[Form 4] Golden Matrix Group, Inc. Insider Trading Activity
Snezana Bozovic, a director of Golden Matrix Group, Inc. (GMGI), reported acquisition of common stock on August 21, 2025. Under a Post-Closing Cash Consideration Conversion Agreement the company converted $30,000 of non-contingent cash consideration into 22,556 shares at a conversion price of $1.33 per share. After the transaction the reporting person beneficially owned 4,546,769 shares, excluding additional shares held by parties to a January 29, 2025 voting agreement that the filing says may create a group for Section 13(d) purposes. The Form 4 is signed and dated August 26, 2025.
- None.
- None.
Insights
TL;DR: Insider converted $30,000 into 22,556 shares, modestly increasing direct holdings; transaction is routine and non-cash.
The Form 4 documents a conversion of post-closing cash consideration into common stock at $1.33/share, yielding 22,556 shares.
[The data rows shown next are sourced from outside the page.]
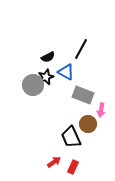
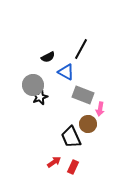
black star: moved 6 px left, 20 px down
pink arrow: moved 1 px left, 1 px up
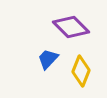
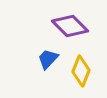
purple diamond: moved 1 px left, 1 px up
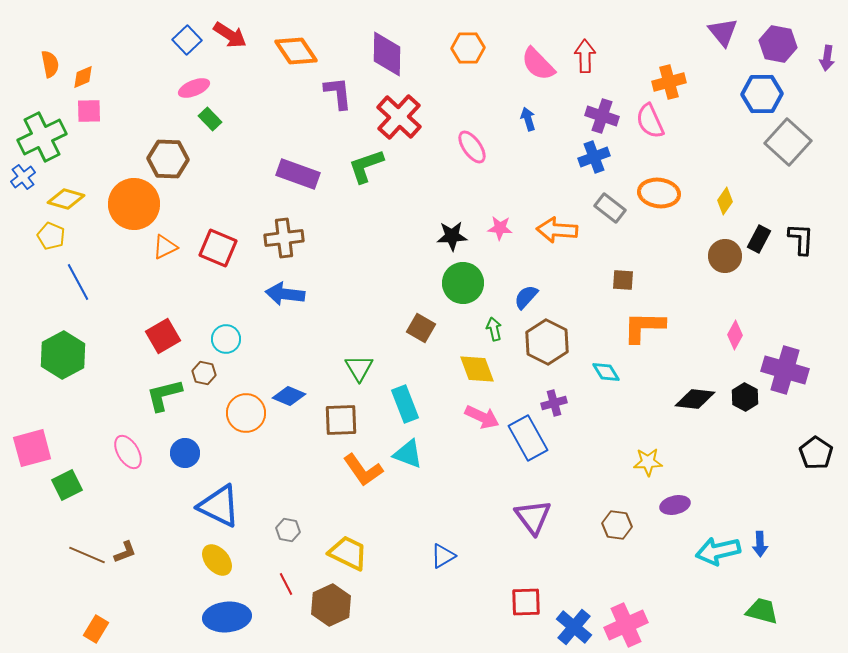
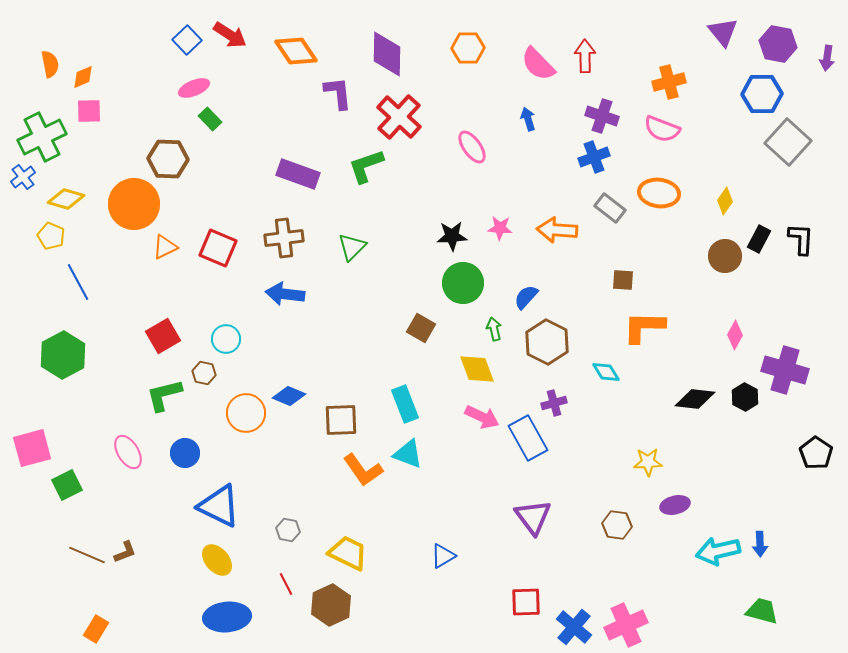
pink semicircle at (650, 121): moved 12 px right, 8 px down; rotated 45 degrees counterclockwise
green triangle at (359, 368): moved 7 px left, 121 px up; rotated 16 degrees clockwise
This is a non-derivative acquisition by a director, not an open-market purchase, and reflects a contractual conversion rather than a market timing decision. The filing reports 4,546,769 shares beneficially owned following the conversion, with an explicit note excluding shares held by other signatories to a Voting Agreement. For investors, this is a transparent insider acquisition but not clearly material to company capitalization absent total share count context.
TL;DR: Transaction is contract-based; the Voting Agreement disclosure raises potential group beneficial-ownership considerations.
The filing highlights that the reporting person is party to an Amended and Restated Nominating and Voting Agreement dated January 29, 2025. The disclosure states the parties to that agreement collectively own more than 10% of outstanding shares, which may have governance implications even though the reporting person disclaims beneficial ownership of others' shares. The careful disclaimer and cross-reference to the issuer's prior report follow disclosure norms, but investors should note the existence of coordinated voting arrangements disclosed in this Form 4.